Colin Powell Says He Has No Recollection of Dinner Conversation With Hillary Clinton

Former Secretary of State Colin Powell says he has no “recollection” of a dinner conversation he had with Hillary Clinton in which he advised her to use a personal email account while in office.
Colin Powell Says He Has No Recollection of Dinner Conversation With Hillary Clinton
Secretary of State John Kerry (R) is joined by former secretaries of state Hillary Clinton (C) and Colin Powell during the ceremonial groundbreaking for the future U.S. Diplomacy Center at the State Department's Harry S. Truman Building in Washington on September 3, 2014. (Chip Somodevilla/Getty Images)
8/19/2016
Updated:
8/19/2016

Former Secretary of State Colin Powell says he has no “recollection” of a dinner conversation he had with Democratic presidential candidate Hillary Clinton in which he presumably advised her to use a personal email account while in office.

However, Powell said in a statement to the Associated Press that he sent the Democratic nominee a memo detailing his use of a personal AOL email account shortly after she took the role of secretary of state in 2009. Powell, who was secretary of state when George W. Bush was president, said he told Clinton that his use of a personal account “vastly improved” communications within the department, which back then did not have an equivalent internal system.

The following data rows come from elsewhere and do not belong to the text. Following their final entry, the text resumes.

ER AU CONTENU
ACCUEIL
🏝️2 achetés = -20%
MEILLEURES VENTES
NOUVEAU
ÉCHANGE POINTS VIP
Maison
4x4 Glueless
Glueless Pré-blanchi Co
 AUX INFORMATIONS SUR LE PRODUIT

He also clarified that he used his personal email account only for unclassified messages.

Powell said the FBI may have gotten hold of a copy of his memo to the presidential candidate in their investigation of Clinton’s use of a private email server.

His comments came after it was revealed in notes from a report given to Congress this week that Hillary Clinton told the FBI in an interview that Powell had advised her to use a personal email account while she served in the state department, according to the New York Times.  

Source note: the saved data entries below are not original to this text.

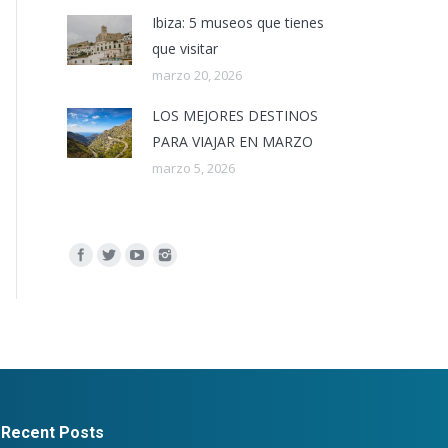
Ibiza: 5 museos que tienes
que visitar
marzo 20, 2026
LOS MEJORES DESTINOS
PARA VIAJAR EN MARZO
marzo 5, 2026
Encuéntranos en:
Recent Posts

The claims have also been made in an upcoming book by journalist Joe Conason, “Man of the World: The Further Endeavors of Bill Clinton,” in which the author detailed a 2009 dinner party attended by other former secretaries of state, including Powell, Condoleezza Rice, Henry Kissinger, and Madeleine Albright.

The book says that at the dinner, the former secretaries of state gave Clinton advice, and during dessert, Powell recommended to the Democratic nominee that she should use a private email account while in office.

Clinton told Powell that she had already planned to continue using the private server set up in the basement of her home, which she had used while she ran for president in 2008, according to the book.

The revelations come after FBI Director James Comey recommended no criminal charges following a year-long investigation into Clinton’s mishandling of classified emails and use of a private email server.

The Associated Press contributed to this report.